Either you’ll bend your stakes, or they’ll act like a shovel and dig out the soil, thus reducing their holding power.
Drive Them In Vertically
One piece of advice that camping enthusiasts love to pass on to newbie campers is to drive the stakes in at an angle.
To most of us, it made sense and we blindly followed it.
But, it seems we were wrong.
When a tent stake gets hammered straight into the ground, it has a strong holding power regardless of the direction the wind blows. It maximizes the soil wedge that provides resistance against the tent stake.

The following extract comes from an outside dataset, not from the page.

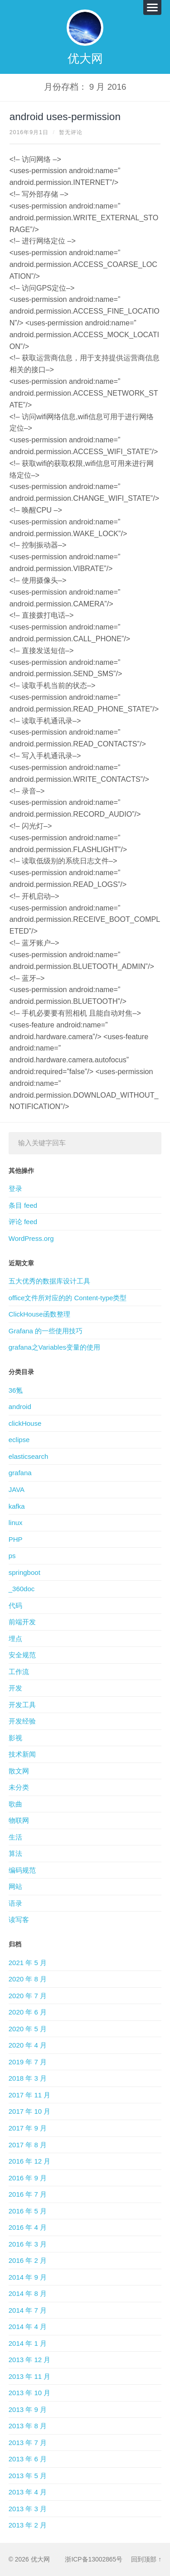  What do you see at coordinates (22, 1870) in the screenshot?
I see `编码规范` at bounding box center [22, 1870].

To be honest, I was quite skeptical about this. But after seeing it in action, I never went back to staking at the good ol’ 45 degree angle.
More Is Better
Not sure the amount of stakes you’ve used is going to be enough to keep your tent secure?
Just add a few more.
They don’t really take up much space around your tent, so packing extra stakes won’t be a nuisance.
Besides, it only takes you a few minutes more to drive them in or take them out of the ground.
Face Stake Hooks Away
Most stakes on the market feature a hook resembling the letter J. While it seems self-explanatory, I’ll address this just in case – the hook should face away from the tent.

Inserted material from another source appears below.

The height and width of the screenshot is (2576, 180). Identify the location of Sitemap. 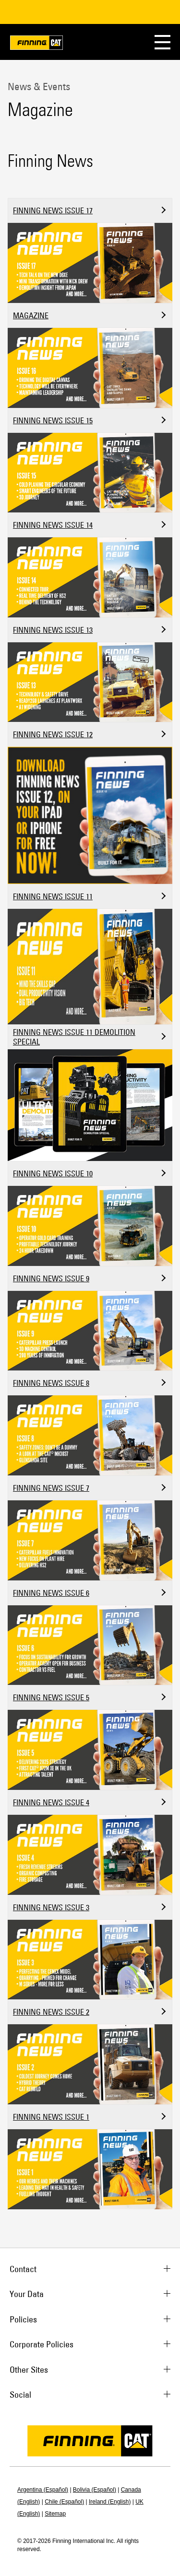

As you know, tents move in the wind. And as they move, so do the guylines they’re connected to the stakes with. If a stake hook is pointed towards the tent, the guyline can easily slip off in the slightest breeze. As a result, you’re left with a floppy tent side.
Reinforce Weak Stakes
Depending on the soil, your stakes might not be as sturdy as you’d want.
If there are rocks nearby, these can prove to be quite helpful. If you place a heavy stone over your tent stake, there’s no wind strong enough to move it.
What’s more, you can replace tent stakes with stones altogether.
On really rocky ground, staking is not an option. In that case, you can place heavy stones on all the corners of your tent.
Trust me, a 25 pound rock can hold your tent in place even better than your standard stakes would.
There’s another way you can use stones as an alternative to staking.
For this, you’ll need both a smaller and a larger rock.
Take your guyline and tie a loop around a smaller rock. Position it on the ground in a way that keeps the guyline taut.
Then, take a large rock and place it on the guyline right before the point where it’s tied around the small rock. That will work as an anchor and keep it secure.
Create Equal Tension
When staking out the corners of your tent, you need to make sure all sides are at equal tension, otherwise it won’t be very sturdy.
Here’s what I mean:
Unpack your tent and spread it on the ground. Imagine there’s a letter X connecting opposite corners of the tent. Those imaginary lines basically show you the direction in which you should pull the guylines.
To keep the tension uniform, the order in which you stake the tent corners matters.
Start with staking whichever corner you want. Next, go to the opposite side and pull the tent until it’s taut. Then, stake that corner.
Repeat this with the other 2 corners.
After going through these tent staking tips, there are probably still some things you’re wondering about.
In this section, I’ll answer some of the most common questions that might’ve popped into your head.
How long should tent stakes be?
Standard tent stakes are 6 inches long.
They perform well on different types of soil. But obviously, the longer the stake, the more holding power it has. So if you’re camping on soft ground like sand, consider bringing longer stakes.
Do you need to stake a tent?
In case there’s no wind, you might get away without them. But I would advise against that.
If you leave your tent unattended and it starts blowing, there’s a possibility of your stuff flying away.
Can you secure a tent without stakes?
You can, but it requires a little more work.
You can use heavy things like stones or wood logs to keep your tent in place.
What’s more, you might be able to find trees positioned in such a way that they allow you to tie a few tent corners to them with guy lines.
A poorly staked tent can be a real downer on any camping trip.
But doing it right is as easy as ABC.
So now that you know the science behind tent staking, there’s no way your tent will budge – even in high wind.